• [Stored data entries]
• • • • •
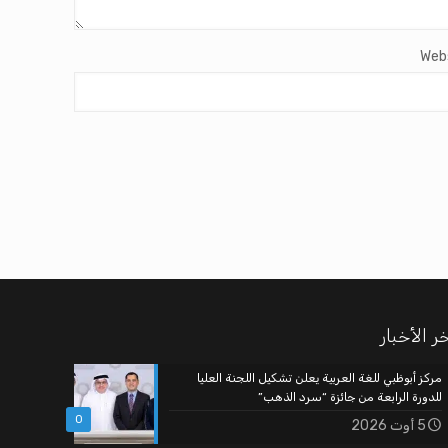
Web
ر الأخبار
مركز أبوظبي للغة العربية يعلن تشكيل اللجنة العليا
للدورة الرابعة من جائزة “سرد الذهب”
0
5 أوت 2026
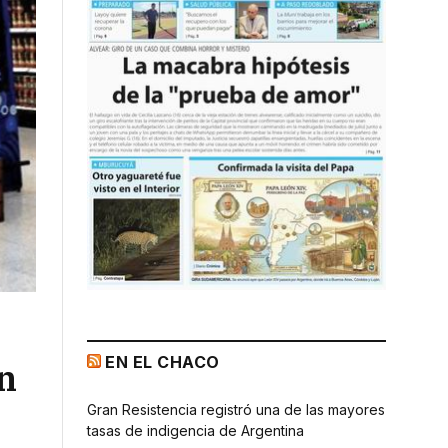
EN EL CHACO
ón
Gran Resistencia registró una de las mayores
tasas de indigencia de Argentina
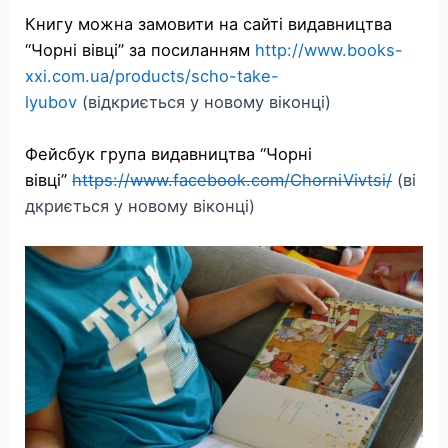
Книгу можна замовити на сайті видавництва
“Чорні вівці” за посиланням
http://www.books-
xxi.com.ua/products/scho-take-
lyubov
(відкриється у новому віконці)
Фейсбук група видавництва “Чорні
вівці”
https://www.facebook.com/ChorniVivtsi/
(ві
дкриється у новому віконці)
• • • • •
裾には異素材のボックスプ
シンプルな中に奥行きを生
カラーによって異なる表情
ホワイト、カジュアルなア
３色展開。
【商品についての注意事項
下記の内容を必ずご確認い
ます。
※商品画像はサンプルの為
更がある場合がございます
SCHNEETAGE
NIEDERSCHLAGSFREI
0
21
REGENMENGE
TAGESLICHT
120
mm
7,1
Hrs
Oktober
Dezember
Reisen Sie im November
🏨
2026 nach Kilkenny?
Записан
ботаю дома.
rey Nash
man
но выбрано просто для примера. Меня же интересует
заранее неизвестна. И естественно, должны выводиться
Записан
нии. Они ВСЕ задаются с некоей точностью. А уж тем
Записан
• • • • •
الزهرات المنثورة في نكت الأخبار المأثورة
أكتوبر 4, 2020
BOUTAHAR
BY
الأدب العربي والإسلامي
• • • • •
• [TASK REQUIREMENTS]
Which of the lines in the data contain the string "видавництва"? Return each one.

• [WRITTEN SOLUTION]
Книгу можна замовити на сайті видавництва
Фейсбук група видавництва “Чорні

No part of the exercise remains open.